Another look passed between them, this one more of a “Now what?”
“I have my phone,” she said, herding them both toward the door. “If something happens, I promise I’ll call, okay? So thank you very much, but you both have jobs, so away you go.”
“You’ll call?” Nick repeated.
“Scout’s honor.” And she would if she thought it was absolutely necessary, but she sincerely hoped it wouldn’t come to that. The last thing she needed was either one of them going caveman because they thought a woman was in peril.
The two of them were a little over the top about things like that.
She didn’t see Kurt again that day, though as closing time grew nearer, she couldn’t deny she felt a prick of worry. Not enough that she’d call Nick or Carter back, but enough that she’d keep her keys clutched between her fingers in case she needed a quick weapon.
With everything secured in the back, she shut the lights off and headed out, making double sure the door was locked. As she turned to go, a white Interceptor with the distinctive RCMP emblem on the side pulled up.
The driver’s door opened, and without so much as a hello, Dudley Do-Right walked around and opened the passenger door.
“You can either get in or I can follow you home—the choice is yours.”
“Oh, for…” Ellie huffed out a hard breath. “Are you kidding me?”
His left eyebrow lifted slowly. “Do I look like I’m kidding?”

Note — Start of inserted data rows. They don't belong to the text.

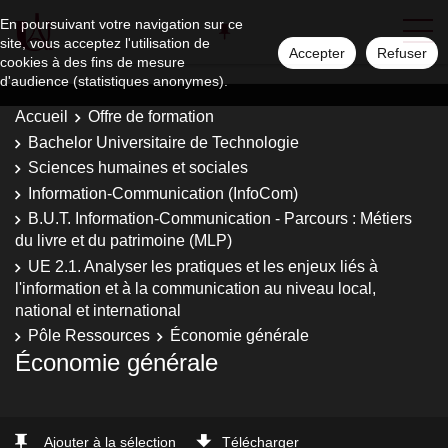
En poursuivant votre navigation sur ce
site, vous acceptez l'utilisation de
Accepter
Refuser
cookies à des fins de mesure
d'audience (statistiques anonymes).
Accueil
Offre de formation
Bachelor Universitaire de Technologie
Sciences humaines et sociales
Information-Communication (InfoCom)
B.U.T. Information-Communication - Parcours : Métiers
du livre et du patrimoine (MLP)
UE 2.1. Analyser les pratiques et les enjeux liés à
l'information et à la communication au niveau local,
national et international
Pôle Ressources
Économie générale
Économie générale
Ajouter à la sélection
Télécharger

“Not usually, no.” After a brief stare-down, she finally picked the lesser of the two embarrassments and strapped herself into the passenger seat. “Never got to sit up front before. Can I play with the siren?”
“No.” After letting a kid on a bike cross ahead of them, he wheeled the car out of the parking spot and headed down the road. “Is there something you want to tell me?”
“Is there…hmm…Ooh, I finally sold that pair of jade earrings I’ve had in the store for like a year and a half. That was exciting.”
“Ellie.”
“I read ahead in our Drive Safe workbook, so I’m all set for the test on traffic signs.”
Boy, with a glare like that he was probably terrifying in an interrogation.
“Oh, come on, Ponch, we both know you won’t do anything about him being here, so what’s the point?”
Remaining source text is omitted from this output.